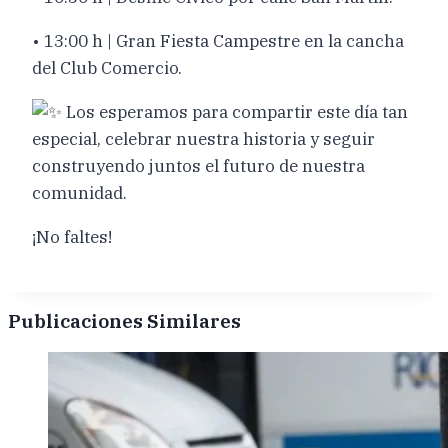
• 13:00 h | Gran Fiesta Campestre en la cancha
del Club Comercio.
Los esperamos para compartir este día tan
especial, celebrar nuestra historia y seguir
construyendo juntos el futuro de nuestra
comunidad.
¡No faltes!
Publicaciones Similares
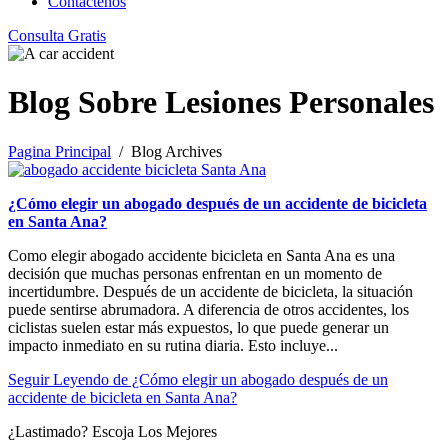
Contáctenos
Consulta Gratis
Blog Sobre Lesiones Personales
Pagina Principal
/ Blog Archives
¿Cómo elegir un abogado después de un accidente de bicicleta
en Santa Ana?
Como elegir abogado accidente bicicleta en Santa Ana es una
decisión que muchas personas enfrentan en un momento de
incertidumbre. Después de un accidente de bicicleta, la situación
puede sentirse abrumadora. A diferencia de otros accidentes, los
ciclistas suelen estar más expuestos, lo que puede generar un
impacto inmediato en su rutina diaria. Esto incluye...
Seguir Leyendo
de ¿Cómo elegir un abogado después de un
accidente de bicicleta en Santa Ana?
¿Lastimado?
Escoja Los Mejores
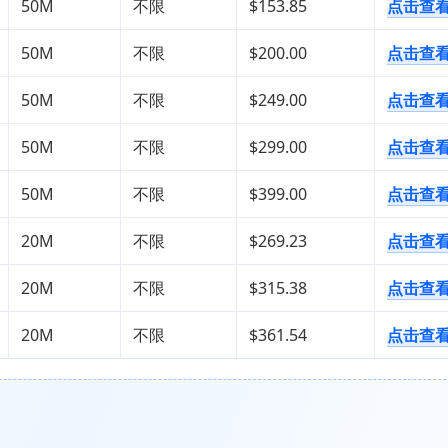
50M
不限
$153.85
点击查
50M
不限
$200.00
点击查
50M
不限
$249.00
点击查
50M
不限
$299.00
点击查
50M
不限
$399.00
点击查
20M
不限
$269.23
点击查
20M
不限
$315.38
点击查
20M
不限
$361.54
点击查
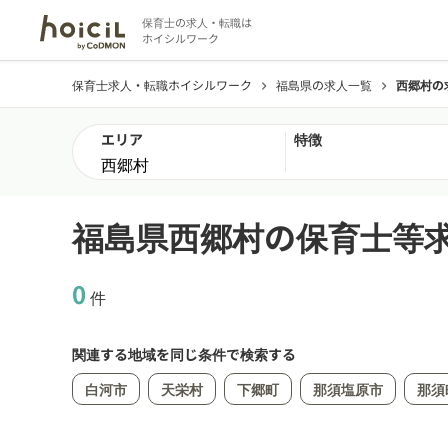
保育士の求人・転職は
ホイシルワーク
保育士求人・転職ホイシルワーク
福島県の求人一覧
西郷村の
chevron_right
chevron_right
エリア
特徴
福島県西郷村の保育士等
0
件
関連する地域を同じ条件で検索する
白河市
天栄村
下郷町
那須塩原市
那須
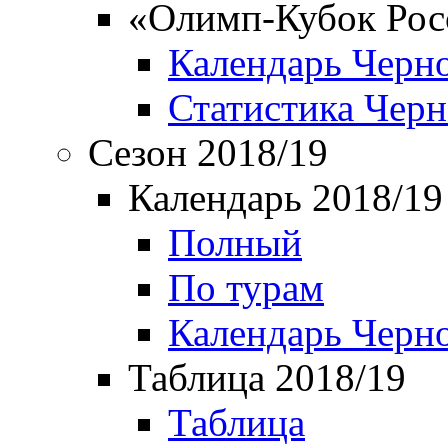
«Олимп-Кубок Рос
Календарь Черн
Статистика Чер
Сезон 2018/19
Календарь 2018/19
Полный
По турам
Календарь Черн
Таблица 2018/19
Таблица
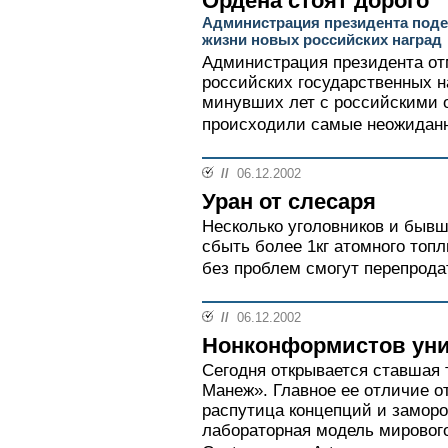
Ордена стоят дорого
Администрация президента поде
жизни новых российских наград
Администрация президента от
российских государственных н
минувших лет с российскими 
происходили самые неожиданн
//
06.12.2002
Уран от слесаря
Несколько уголовников и быв
сбыть более 1кг атомного топл
без проблем смогут перепродат
//
06.12.2002
Нонконформистов уни
Сегодня открывается ставшая 
Манеж». Главное ее отличие о
распутица концепций и заморо
лабораторная модель мирового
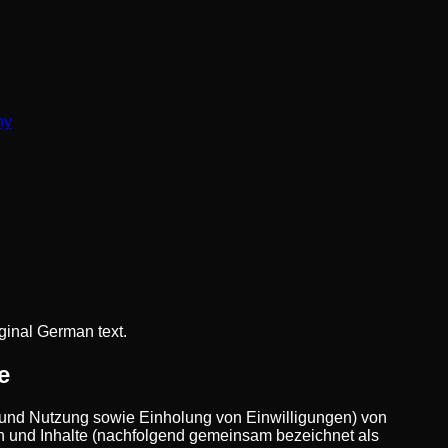
hy
iginal German text.
e
g und Nutzung sowie Einholung von Einwilligungen) von
 und Inhalte (nachfolgend gemeinsam bezeichnet als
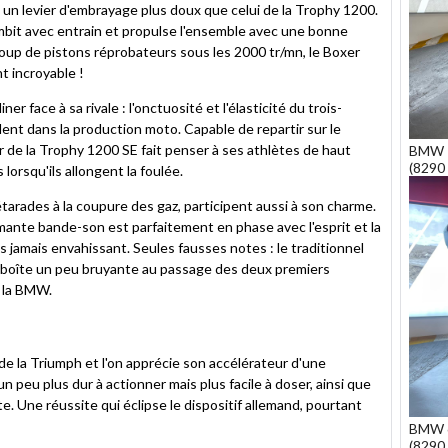
t un levier d'embrayage plus doux que celui de la Trophy 1200.
ombit avec entrain et propulse l'ensemble avec une bonne
coup de pistons réprobateurs sous les 2000 tr/mn, le Boxer
t incroyable !
ner face à sa rivale : l'onctuosité et l'élasticité du trois-
ent dans la production moto. Capable de repartir sur le
ur de la Trophy 1200 SE fait penser à ses athlètes de haut
BMW 1
(8290 
 lorsqu'ils allongent la foulée.
arades à la coupure des gaz, participent aussi à son charme.
mante bande-son est parfaitement en phase avec l'esprit et la
is jamais envahissant. Seules fausses notes : le traditionnel
ne boîte un peu bruyante au passage des deux premiers
c la BMW.
de la Triumph et l'on apprécie son accélérateur d'une
n peu plus dur à actionner mais plus facile à doser, ainsi que
. Une réussite qui éclipse le dispositif allemand, pourtant
BMW 
(8290 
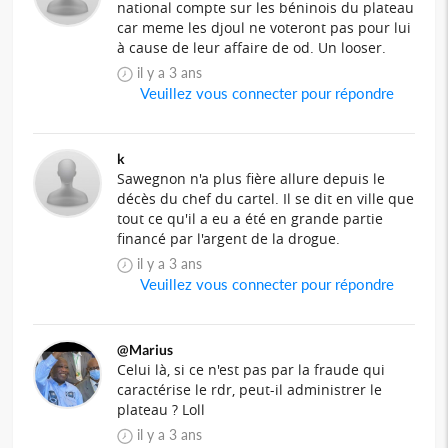
national compte sur les béninois du plateau
car meme les djoul ne voteront pas pour lui
à cause de leur affaire de od. Un looser.
il y a 3 ans
Veuillez vous connecter pour répondre
k
Sawegnon n'a plus fière allure depuis le
décès du chef du cartel. Il se dit en ville que
tout ce qu'il a eu a été en grande partie
financé par l'argent de la drogue.
il y a 3 ans
Veuillez vous connecter pour répondre
@Marius
Celui là, si ce n'est pas par la fraude qui
caractérise le rdr, peut-il administrer le
plateau ? Loll
il y a 3 ans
____
• Exercise description:
Above are the records. Copy word for word only their lines from the one holding "без проблем смогут перепродат" through the one holding "und Inhalte (nachfolgend", both included, and skip the images.

• Solution for this task:
без проблем смогут перепродат
//
06.12.2002
Нонконформистов уни
Сегодня открывается ставшая 
Манеж». Главное ее отличие о
распутица концепций и заморо
лабораторная модель мирового
hy
iginal German text.
e
g und Nutzung sowie Einholung von Einwilligungen) von
 und Inhalte (nachfolgend gemeinsam bezeichnet als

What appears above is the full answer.